#### YOUR GOAL:
Your task is to extract every entry that follows word for word while excluding the pictures.
####################
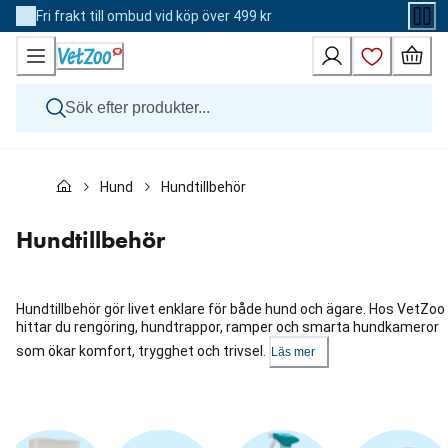
Skip
Fri frakt till ombud vid köp över 499 kr
to
Content
Hund
Hund
Hundtillbehör
Katt
Övriga djur
Veterinärfoder
Hundtillbehör
Varumärken
Nyheter
Kampanj
Hundtillbehör gör livet enklare för både hund och ägare. Hos VetZoo
hittar du rengöring, hundtrappor, ramper och smarta hundkameror
som ökar komfort, trygghet och trivsel.
Läs mer
Hoppa
över
karusellen
: Kategorier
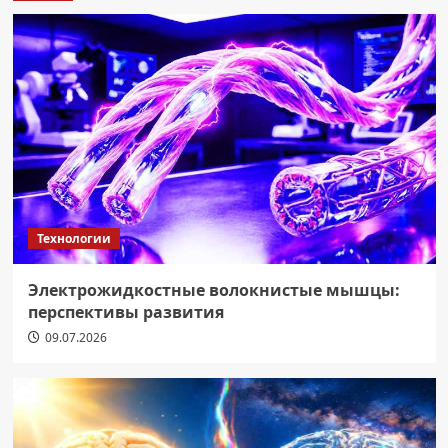
Технологии
Электрожидкостные волокнистые мышцы:
перспективы развития
09.07.2026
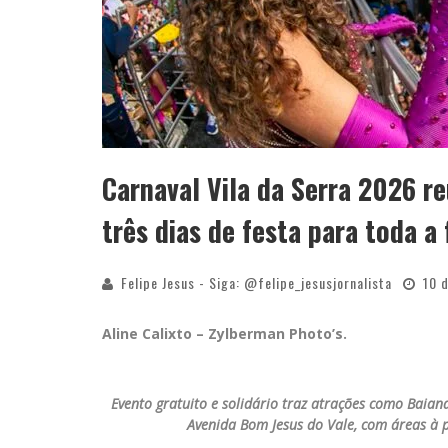
Carnaval Vila da Serra 2026 r
três dias de festa para toda a
Felipe Jesus - Siga: @felipe_jesusjornalista
10 
Aline Calixto – Zylberman Photo’s.
Evento gratuito e solidário traz atrações como Baian
Avenida Bom Jesus do Vale, com áreas à p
####################
#### TASK RESPONSE:
Skip
Fri frakt till ombud vid köp över 499 kr
to
Content
Hund
Hund
Hundtillbehör
Katt
Övriga djur
Veterinärfoder
Hundtillbehör
Varumärken
Nyheter
Kampanj
Hundtillbehör gör livet enklare för både hund och ägare. Hos VetZoo
hittar du rengöring, hundtrappor, ramper och smarta hundkameror
som ökar komfort, trygghet och trivsel.
Läs mer
Hoppa
över
karusellen
: Kategorier
Технологии
Электрожидкостные волокнистые мышцы:
перспективы развития
09.07.2026
Carnaval Vila da Serra 2026 r
três dias de festa para toda a
Felipe Jesus - Siga: @felipe_jesusjornalista
10 
Aline Calixto – Zylberman Photo’s.
Evento gratuito e solidário traz atrações como Baian
Avenida Bom Jesus do Vale, com áreas à p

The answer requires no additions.